歯周病の種類
歯周病は歯肉の炎症による出血、腫れを特徴とする歯肉炎と、歯を支えている歯槽骨が破壊される歯周炎に分けることができます。また世間一般で言われている歯槽膿漏は、成人性歯周炎をいいますが、歯周病には、その症状や病態によっていろいろな種類があります。
歯肉炎は歯肉片縁に付着したプラークにより、歯肉に炎症が起こった状態です。歯肉が赤くはれて、歯ブラシなどによるわずかな刺激でも出血します。歯肉炎にも普通の歯肉炎、妊娠中に発生する妊娠性歯肉炎、高血圧治療薬、てんかん治療薬を服用している人に見られる薬物性の歯肉炎など様々なタイプが認められます。

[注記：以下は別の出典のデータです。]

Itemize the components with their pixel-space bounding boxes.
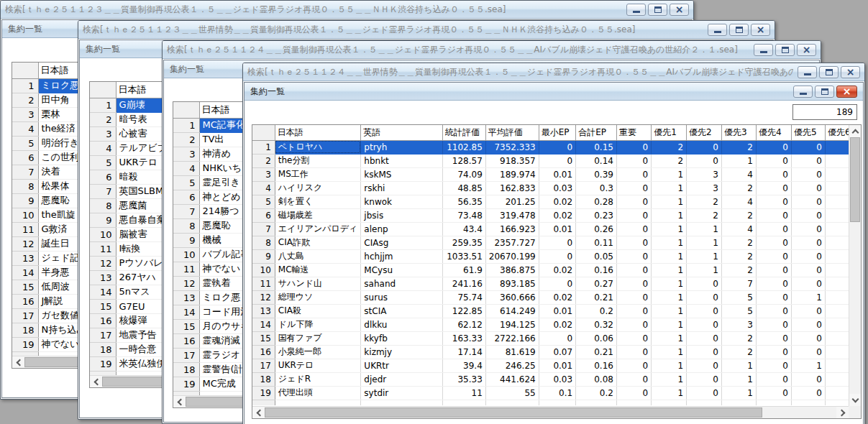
cell[interactable]: 2: [721, 181, 756, 195]
cell[interactable]: 0.03: [539, 372, 575, 386]
cell[interactable]: サハンド山: [275, 277, 361, 290]
cell[interactable]: 0: [616, 195, 651, 208]
cell[interactable]: 0: [616, 249, 651, 263]
cell[interactable]: 0: [687, 345, 722, 359]
cell[interactable]: 0.16: [576, 263, 617, 277]
cell[interactable]: 0: [616, 345, 651, 359]
table-row[interactable]: 12総理ウソsurus75.74360.6660.020.21010501: [252, 290, 861, 304]
scrollbar-thumb[interactable]: [265, 407, 762, 418]
cell[interactable]: 2: [721, 236, 756, 249]
cell[interactable]: エイリアンパロディ: [275, 222, 361, 236]
cell[interactable]: 0.26: [576, 222, 617, 236]
cell[interactable]: 39.4: [442, 359, 485, 372]
cell[interactable]: 5: [721, 290, 756, 304]
cell[interactable]: 0: [616, 140, 651, 154]
cell[interactable]: 0: [616, 181, 651, 195]
cell[interactable]: 0: [756, 249, 791, 263]
cell[interactable]: 0: [687, 154, 722, 167]
column-header[interactable]: 優先3: [721, 125, 756, 140]
column-header[interactable]: 統計評価: [442, 125, 485, 140]
cell[interactable]: 1: [687, 222, 722, 236]
cell[interactable]: 7352.333: [485, 140, 539, 154]
window-3-titlebar[interactable]: 検索[ｔｈｅ２５１１２４＿＿質量制御再現公表１．５＿＿ジェド霊界ラジオ再現０．５…: [163, 41, 821, 59]
cell[interactable]: 1: [652, 208, 687, 222]
cell[interactable]: 0: [539, 249, 575, 263]
cell[interactable]: 磁場歳差: [275, 208, 361, 222]
cell[interactable]: 0.3: [576, 181, 617, 195]
cell[interactable]: 1: [652, 249, 687, 263]
cell[interactable]: 1: [791, 290, 825, 304]
cell[interactable]: 0.23: [576, 208, 617, 222]
cell[interactable]: 0.27: [576, 277, 617, 290]
cell[interactable]: 246.25: [485, 359, 539, 372]
cell[interactable]: 0.02: [539, 263, 575, 277]
cell[interactable]: rskhi: [361, 181, 443, 195]
cell[interactable]: 0.28: [576, 195, 617, 208]
cell[interactable]: 0: [687, 359, 722, 372]
cell[interactable]: 0: [616, 386, 651, 400]
cell[interactable]: 893.185: [485, 277, 539, 290]
cell[interactable]: 1102.85: [442, 140, 485, 154]
cell[interactable]: 1: [652, 304, 687, 318]
cell[interactable]: 0: [616, 304, 651, 318]
cell[interactable]: 1033.51: [442, 249, 485, 263]
cell[interactable]: 0.01: [539, 304, 575, 318]
cell[interactable]: 0: [539, 236, 575, 249]
cell[interactable]: ジェドR: [275, 372, 361, 386]
cell[interactable]: 386.875: [485, 263, 539, 277]
cell[interactable]: djedr: [361, 372, 443, 386]
cell[interactable]: MCysu: [361, 263, 443, 277]
cell[interactable]: 2722.166: [485, 331, 539, 345]
maximize-button[interactable]: [775, 44, 795, 56]
cell[interactable]: 0.2: [576, 304, 617, 318]
maximize-button[interactable]: [819, 66, 839, 78]
cell[interactable]: 918.357: [485, 154, 539, 167]
cell[interactable]: 0: [756, 372, 791, 386]
cell[interactable]: 4: [721, 222, 756, 236]
table-row[interactable]: 19代理出頭sytdir11550.10.2010100: [252, 386, 861, 400]
cell[interactable]: 201.25: [485, 195, 539, 208]
cell[interactable]: hbnkt: [361, 154, 443, 167]
cell[interactable]: 128.57: [442, 154, 485, 167]
cell[interactable]: 0: [791, 181, 825, 195]
cell[interactable]: 17.14: [442, 345, 485, 359]
close-button[interactable]: ×: [841, 66, 860, 78]
cell[interactable]: 0: [687, 318, 722, 331]
row-number-header[interactable]: [252, 125, 275, 140]
cell[interactable]: 1: [721, 372, 756, 386]
cell[interactable]: 0: [791, 277, 825, 290]
cell[interactable]: ptryh: [361, 140, 443, 154]
cell[interactable]: 0: [687, 140, 722, 154]
cell[interactable]: 0: [616, 154, 651, 167]
scroll-left-button[interactable]: [12, 356, 24, 368]
cell[interactable]: 0.15: [576, 140, 617, 154]
cell[interactable]: 0: [791, 263, 825, 277]
cell[interactable]: 0: [756, 154, 791, 167]
cell[interactable]: 0: [616, 290, 651, 304]
table-row[interactable]: 16小泉純一郎kizmjy17.1481.6190.070.21010200: [252, 345, 861, 359]
child-restore-button[interactable]: [815, 86, 834, 98]
cell[interactable]: 0.01: [539, 359, 575, 372]
cell[interactable]: 0: [756, 181, 791, 195]
cell[interactable]: 0.11: [576, 236, 617, 249]
cell[interactable]: kskMS: [361, 167, 443, 181]
cell[interactable]: 35.33: [442, 372, 485, 386]
cell[interactable]: 7: [721, 277, 756, 290]
table-row[interactable]: 10MC輸送MCysu61.9386.8750.020.16011200: [252, 263, 861, 277]
row-number-header[interactable]: [90, 82, 116, 98]
cell[interactable]: 3: [687, 167, 722, 181]
scrollbar-thumb[interactable]: [850, 137, 860, 222]
cell[interactable]: ハイリスク: [275, 181, 361, 195]
table-row[interactable]: 15国有ファブkkyfb163.332722.16600.06010200: [252, 331, 861, 345]
cell[interactable]: 0.02: [539, 318, 575, 331]
cell[interactable]: 0: [616, 359, 651, 372]
table-row[interactable]: 8CIA詐欺CIAsg259.352357.72700.11011200: [252, 236, 861, 249]
cell[interactable]: 3: [687, 181, 722, 195]
cell[interactable]: 1: [652, 222, 687, 236]
cell[interactable]: CIA詐欺: [275, 236, 361, 249]
cell[interactable]: 20670.199: [485, 249, 539, 263]
scroll-left-button[interactable]: [173, 396, 186, 407]
column-header[interactable]: 合計EP: [576, 125, 617, 140]
cell[interactable]: 小泉純一郎: [275, 345, 361, 359]
cell[interactable]: 441.624: [485, 372, 539, 386]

成人性歯周炎は最も多いタイプの歯周炎で、30代から始まり比較的ゆっくりと進行します。初期にはほとんど症状がなく、ブラッシング時の歯肉出血がある程度ですが、進行するにしたがって歯肉が腫れ、ウミがでたり歯がぐらついて抜けてしまうことがあります。早期発見が大事で、適切な治療により回復します。
また若年性歯周炎は全身的には健康な10~20代前半の若年者におこる歯周炎です。成人性歯周炎と比較してプラークコントロールは良好ですが、エックス線所見として第一第大臼歯と前歯の骨吸収が特徴です。遺伝的問題や免疫機能、特に白血球機能低下と特殊な細菌による感染が原因だと考えられます。